• Work required:
Work out how many lines of the material contain the string "cette". Respond with the number only.

• Available records:

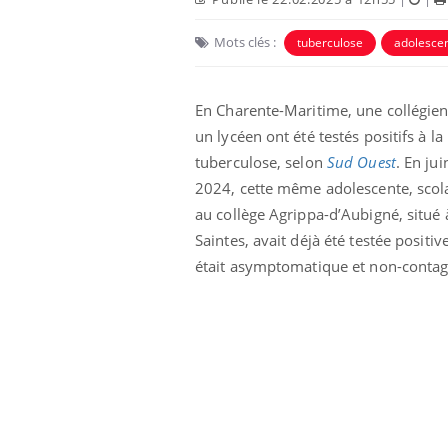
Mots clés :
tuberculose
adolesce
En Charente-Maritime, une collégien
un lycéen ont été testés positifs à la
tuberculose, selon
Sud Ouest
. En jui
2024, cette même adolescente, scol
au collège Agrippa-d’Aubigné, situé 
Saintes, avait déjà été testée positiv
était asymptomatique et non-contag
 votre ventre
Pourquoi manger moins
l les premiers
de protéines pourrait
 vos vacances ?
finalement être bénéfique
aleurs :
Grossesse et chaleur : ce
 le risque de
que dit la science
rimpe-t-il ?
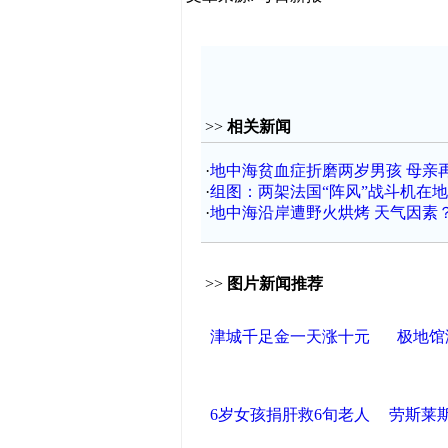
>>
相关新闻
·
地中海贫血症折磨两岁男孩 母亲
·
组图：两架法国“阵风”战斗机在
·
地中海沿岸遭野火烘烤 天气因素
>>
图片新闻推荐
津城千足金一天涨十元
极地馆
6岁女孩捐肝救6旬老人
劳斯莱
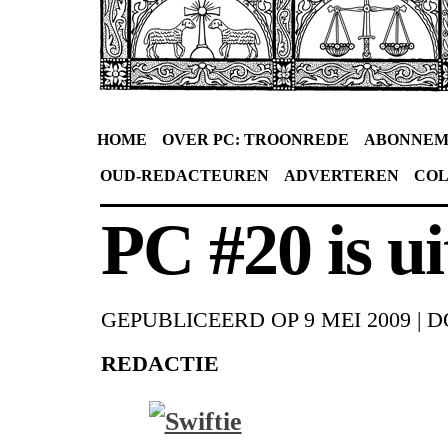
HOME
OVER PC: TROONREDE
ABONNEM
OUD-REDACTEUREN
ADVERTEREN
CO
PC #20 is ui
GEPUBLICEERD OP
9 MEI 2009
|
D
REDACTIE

* * *

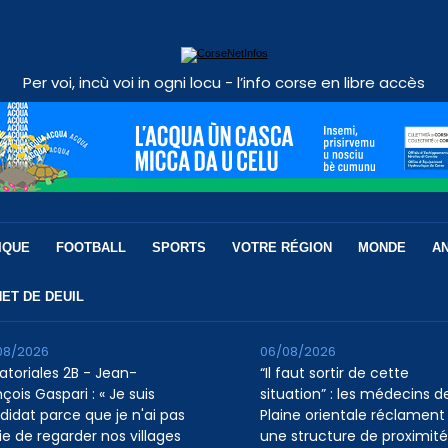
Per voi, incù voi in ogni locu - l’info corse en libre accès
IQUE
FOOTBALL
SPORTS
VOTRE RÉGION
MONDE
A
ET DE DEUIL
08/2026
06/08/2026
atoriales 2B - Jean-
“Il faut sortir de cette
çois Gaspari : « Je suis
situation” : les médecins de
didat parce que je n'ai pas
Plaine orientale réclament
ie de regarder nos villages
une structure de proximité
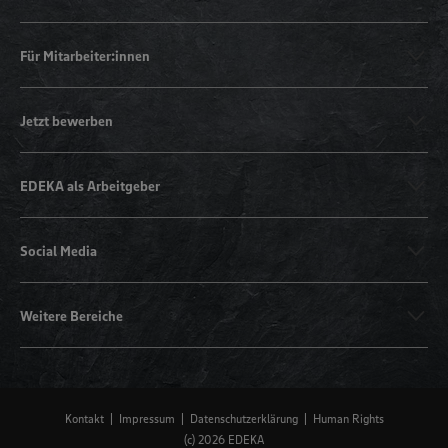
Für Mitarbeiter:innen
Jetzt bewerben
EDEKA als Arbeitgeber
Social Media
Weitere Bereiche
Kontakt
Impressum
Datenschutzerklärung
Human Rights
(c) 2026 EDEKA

• Expected output:
2